J’ai confronté les personnes qui s’étaient approprié mon idée au travail. Une a prétendu ne pas se souvenir de qui ça venait. Il me semble en ce sens qu’une réunion où presque tous les collègues sont présents est un excellent moment pour trouver qui a eu l’idée justement… mais non apparemment. L’autre s’est fâchée, a prétendu n’avoir jamais dit ça et m’a dit qu’il fallait vérifier avant d’accuser des gens.. Considérant qu’elle n’a rien dit en réunion quand on lui a attribué l’idée, j’ai dit qu’il n’y avait rien à vérifier. Aussi, c’est la femme qui essayait de me faire croire, il y a quelques mois, que je n’étais pas vraiment intelligente et que je ne faisais jamais rien (ça fait deux de mes idées qu’elle prétend siennes.. c’est sûr qu’à la longue ça m’enlève des activités et des contributions, oui…). Il faut quand même avoir du front tout le tour de la tête pour se permettre après ça de tenter de me donner des leçons… Je ne me suis pas gênée pour lui rappeler qu’elle-même s’était autorisée a me dire des choses extrêmement déplacées, voire violentes, sans vérifier quoi que ce soit et que donc elle n’avait aucune leçon de vie à me donner en ce sens.

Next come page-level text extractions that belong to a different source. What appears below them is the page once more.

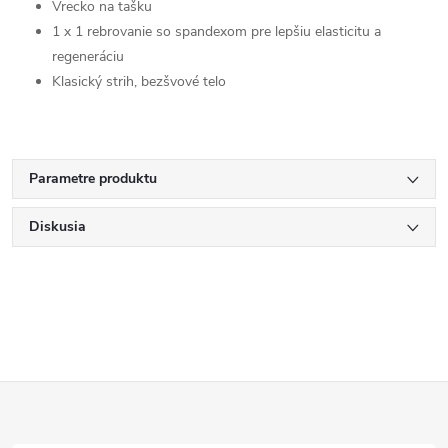
Vrecko na tašku
1 x 1 rebrovanie so spandexom pre lepšiu elasticitu a
regeneráciu
Klasický strih, bezšvové telo
Parametre produktu
Diskusia
Z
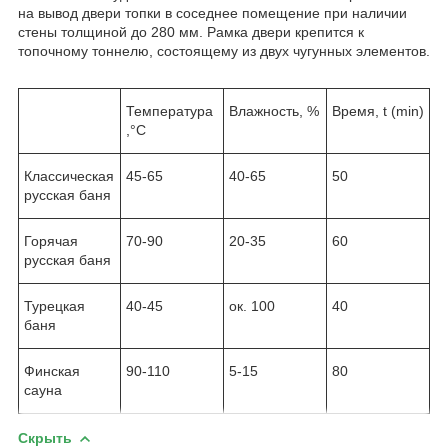
на вывод двери топки в соседнее помещение при наличии
стены толщиной до 280 мм. Рамка двери крепится к
топочному тоннелю, состоящему из двух чугунных элементов.
Температура
Влажность, %
Время, t (min)
,°С
Классическая
45-65
40-65
50
русская баня
Горячая
70-90
20-35
60
русская баня
Турецкая
40-45
ок. 100
40
баня
Финская
90-110
5-15
80
сауна
Скрыть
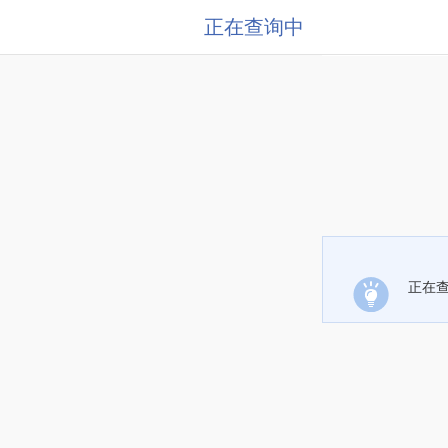
正在查询中
正在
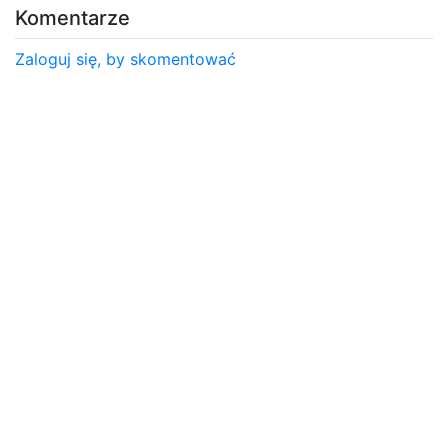
Komentarze
Zaloguj się, by skomentować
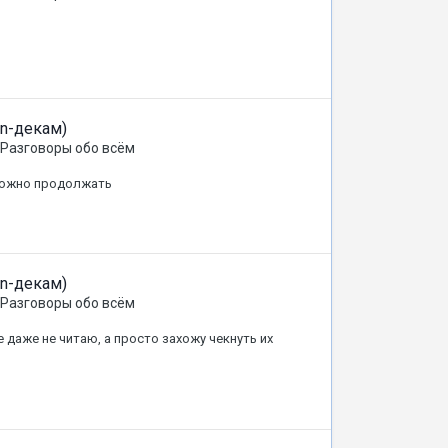
о
on-декам)
Разговоры обо всём
и можно продолжать
on-декам)
Разговоры обо всём
е даже не читаю, а просто захожу чекнуть их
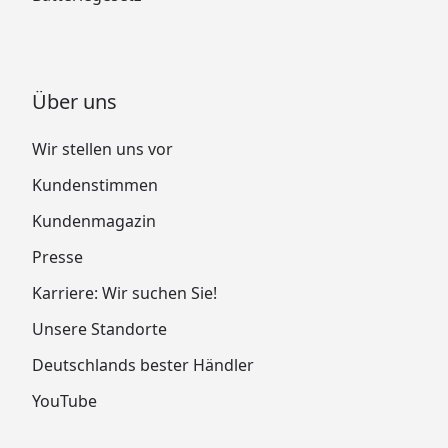
Altschnee feucht
nass 300 bis 500
kg/m³
Über uns
Wir stellen uns vor
Sie können natürlich sowohl dieses, als auch alle weiteren
Kundenstimmen
Modelle der XIMAX Carport-Konstruktionen, ideal als
Kundenmagazin
Terrassenüberdachung nutzen.
Presse
Karriere: Wir suchen Sie!
Unsere Standorte
Deutschlands bester Händler
Ximax Carport Linea Abmessungen
YouTube
Ximax Carport Linea Montageanleitung
Ximax Carport Linea Zusatz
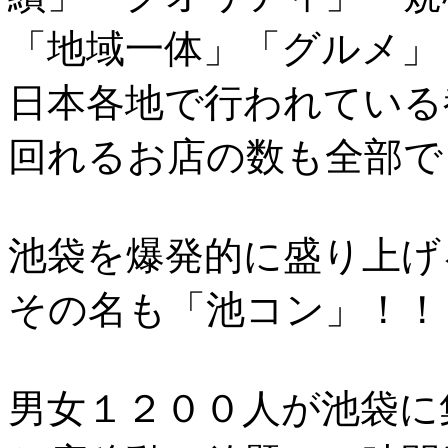
「地域一体」「グルメ」
日本各地で行われている
回れるお店の数も全部で
池袋を爆発的に盛り上げ
その名も「池コン」！！
男女１２００人が池袋に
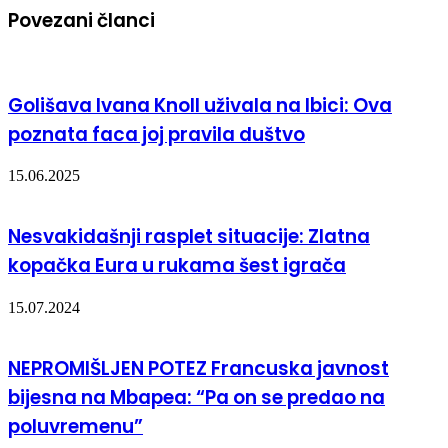
Povezani članci
Golišava Ivana Knoll uživala na Ibici: Ova
poznata faca joj pravila duštvo
15.06.2025
Nesvakidašnji rasplet situacije: Zlatna
kopačka Eura u rukama šest igrača
15.07.2024
NEPROMIŠLJEN POTEZ Francuska javnost
bijesna na Mbapea: “Pa on se predao na
poluvremenu”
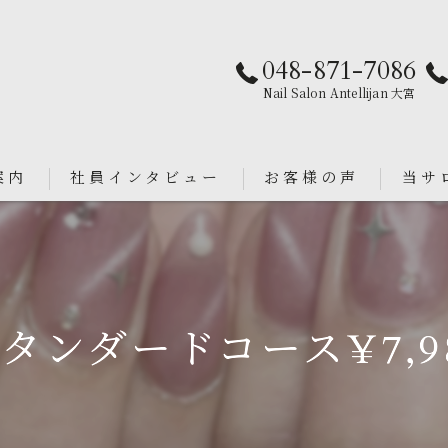
048-871-7086
Nail Salon Antellijan 大宮
案内
社員インタビュー
お客様の声
当サ
パラジ
an
シンプ
タンダードコース¥7,9
ニュア
フィル
ブライ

Je trouve tout ça tellement aberrant. Un lecteur parmi vous avait comparé ce que je vivais au travail à être au secondaire. C’est pas mal ça on dirait.

J’ai profité de mon attente ici pour avancer dans ma lecture de mon livre de victimologie qui est ma foi fascinant et confirme beaucoup de choses que j’ai dites ici au fil des ans:

On pourra conclure de ces passages que je suis une très mauvaise victime parce que je ne réponds pas aux attentes de la société et que je bouscule l’ordre établi. Aussi parce que je refuse de fermer ma gueule. Aussi parce que je le dis même s’il s’agit de personnes bien vues et que je connais et que ça va briser des liens. On peut aussi dans ce fait trouver la cause (très subjective chez les personnes concernées alors qu’elles s’imaginent qu’elles ont raison de le faire mais qu’elles le font en réalité par ignorance) de l’absence totale d’empathie à laquelle je fais constamment face. Ce sont des choses que je savais, mais ça fait du bien de les voir imprimées noir sur blanc et me donner raison…

Je retourne lire un peu. On finira bien par m’appeler un jour pour me brancher et me sauver.